= Task details =
Locate the line with "is (1313, 2074)." in the material. Copy that line and each one after it, through the last, exactly and with nothing else.

= Provided records =
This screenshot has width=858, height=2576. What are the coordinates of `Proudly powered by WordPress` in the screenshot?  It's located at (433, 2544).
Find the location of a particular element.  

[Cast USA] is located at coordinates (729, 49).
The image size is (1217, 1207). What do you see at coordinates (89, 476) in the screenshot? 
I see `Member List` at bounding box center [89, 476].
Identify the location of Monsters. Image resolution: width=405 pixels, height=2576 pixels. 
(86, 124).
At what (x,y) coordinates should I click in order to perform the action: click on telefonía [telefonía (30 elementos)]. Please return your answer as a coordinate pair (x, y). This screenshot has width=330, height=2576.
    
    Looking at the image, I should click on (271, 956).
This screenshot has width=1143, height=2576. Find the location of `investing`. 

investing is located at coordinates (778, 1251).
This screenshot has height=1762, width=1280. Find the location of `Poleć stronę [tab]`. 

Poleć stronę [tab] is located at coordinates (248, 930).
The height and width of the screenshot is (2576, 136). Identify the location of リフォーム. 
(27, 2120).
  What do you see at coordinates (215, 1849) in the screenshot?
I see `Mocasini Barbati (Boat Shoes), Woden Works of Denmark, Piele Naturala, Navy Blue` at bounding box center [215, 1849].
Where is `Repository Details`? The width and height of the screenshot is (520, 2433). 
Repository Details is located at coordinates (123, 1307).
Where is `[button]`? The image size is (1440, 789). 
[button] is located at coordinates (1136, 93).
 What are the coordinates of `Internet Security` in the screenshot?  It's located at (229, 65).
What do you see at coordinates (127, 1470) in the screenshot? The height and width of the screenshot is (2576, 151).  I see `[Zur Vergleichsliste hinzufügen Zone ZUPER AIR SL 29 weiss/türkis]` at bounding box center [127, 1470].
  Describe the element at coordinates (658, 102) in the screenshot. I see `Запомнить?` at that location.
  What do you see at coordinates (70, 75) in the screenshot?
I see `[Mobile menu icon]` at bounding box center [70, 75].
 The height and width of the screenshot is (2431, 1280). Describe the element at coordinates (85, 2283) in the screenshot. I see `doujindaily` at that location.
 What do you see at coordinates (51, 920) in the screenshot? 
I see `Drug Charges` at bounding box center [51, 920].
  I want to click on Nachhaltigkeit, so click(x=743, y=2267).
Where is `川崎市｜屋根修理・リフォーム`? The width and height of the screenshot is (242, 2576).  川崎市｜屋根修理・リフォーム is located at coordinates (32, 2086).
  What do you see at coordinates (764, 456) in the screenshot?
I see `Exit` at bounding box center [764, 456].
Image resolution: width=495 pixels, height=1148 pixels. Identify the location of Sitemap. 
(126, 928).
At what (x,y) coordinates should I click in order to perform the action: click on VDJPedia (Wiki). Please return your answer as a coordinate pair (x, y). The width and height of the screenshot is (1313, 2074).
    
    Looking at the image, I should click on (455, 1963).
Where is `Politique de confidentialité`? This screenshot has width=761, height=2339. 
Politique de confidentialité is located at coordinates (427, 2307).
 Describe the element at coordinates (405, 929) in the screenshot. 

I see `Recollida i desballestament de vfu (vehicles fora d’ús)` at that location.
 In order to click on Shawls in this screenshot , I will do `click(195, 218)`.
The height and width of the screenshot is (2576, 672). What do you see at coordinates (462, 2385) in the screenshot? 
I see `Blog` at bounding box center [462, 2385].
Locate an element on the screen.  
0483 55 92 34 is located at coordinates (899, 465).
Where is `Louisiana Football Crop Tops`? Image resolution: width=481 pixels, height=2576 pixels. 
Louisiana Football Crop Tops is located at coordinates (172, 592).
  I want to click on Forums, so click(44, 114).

= Completed exercise =
At what (x,y) coordinates should I click in order to perform the action: click on VDJPedia (Wiki). Please return your answer as a coordinate pair (x, y). The width and height of the screenshot is (1313, 2074).
    
    Looking at the image, I should click on (455, 1963).
Where is `Politique de confidentialité`? This screenshot has width=761, height=2339. 
Politique de confidentialité is located at coordinates (427, 2307).
 Describe the element at coordinates (405, 929) in the screenshot. 

I see `Recollida i desballestament de vfu (vehicles fora d’ús)` at that location.
 In order to click on Shawls in this screenshot , I will do `click(195, 218)`.
The height and width of the screenshot is (2576, 672). What do you see at coordinates (462, 2385) in the screenshot? 
I see `Blog` at bounding box center [462, 2385].
Locate an element on the screen.  
0483 55 92 34 is located at coordinates (899, 465).
Where is `Louisiana Football Crop Tops`? Image resolution: width=481 pixels, height=2576 pixels. 
Louisiana Football Crop Tops is located at coordinates (172, 592).
  I want to click on Forums, so click(44, 114).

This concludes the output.